Él prefiere que no lo identifique ya que dice que las cosas están tensas fuera de La Hora y por hoy no es conveniente hacerlo.
Yo, como corresponde éticamente, doy paso a nuestra conversación.
-Estimado Rubén Darío, he leído tu post sobre nuestro querido Raulito. Por la confianza que te tengo, por el respeto que te tengo, debo decir que en cuanto al caso puntual, estás plenamente equivocado. Conoces al (periodista) Roque Rivas? Seguro lo conoces. Cuando sufrió el derrame, el doctor Vivanco pidió que se lo dejara el tiempo que fuera necesario en casa, con sueldo pagado y que cuando quisiera volver, volviera a hacer lo que pudiera. Y cuando volvió se le encargó la página Judicial, a pesar de condición, con el mismo sueldo y las mismas condiciones.

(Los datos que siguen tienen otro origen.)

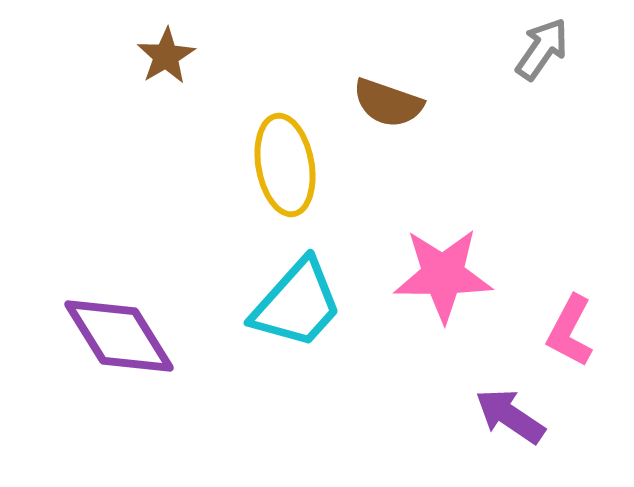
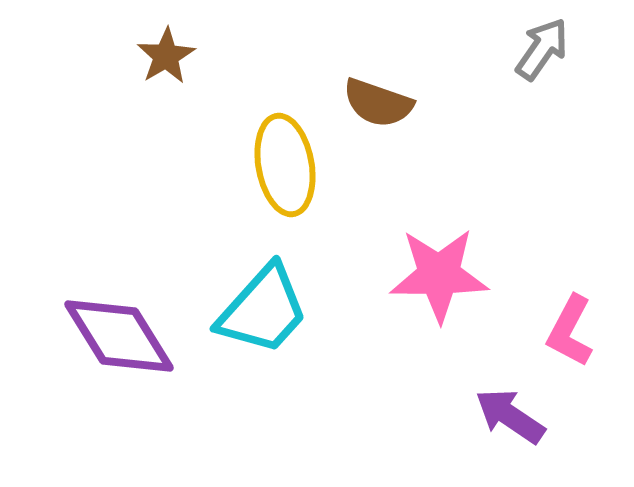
brown semicircle: moved 10 px left
pink star: moved 4 px left
cyan trapezoid: moved 34 px left, 6 px down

¿Sabes cuándo decidimos que Raulito ya no debía hacer fotografía? cuando le robaron en pleno centro histórico haciendo una cobertura.
-Gracias. Yo también creo y confío en tí. ¿Y entonces, por qué la sobrina de Raulito dice eso?
-¿Sabes hace cuanto tiempo tiene problemas de salud? hace cuatro años… Y sabes por qué el diario nunca intentó mandarlo??? por cariño. Está mintiendo.
Personalmente, tuve una cercana amistad con Raulito y toda su familia estaba acostumbrada a que él los mantuviera. Y cuando digo toda la familia, me refiero a esposa, hermano, cuñada, sobrinos, hija y nietos. Ni siquiera lo están haciendo atender… Veo en televisión al señor Carrasco diciendo que se le devuelva el puesto. El diario, feliz. Todos lo queremos mucho, más el doctor.
-Pero, ¿por qué el Dr. Vivanco trató así a los fotógrafos colegas? ¿Era necesario decirles todo eso en lugar de explicarles serenamente?
¿No ves en el video amarillista que arma El Telégrafo? Ya está fuera de él.
Yo estuve ahí. Estábamos reunidos la licenciada Juana López, el doctor y tres editores. Los estábamos esperando y quedamos en recibirlos de la mejor manera, invitarlos a sentarse a tomarse un café, enseñarles los documentos y explicarles todo.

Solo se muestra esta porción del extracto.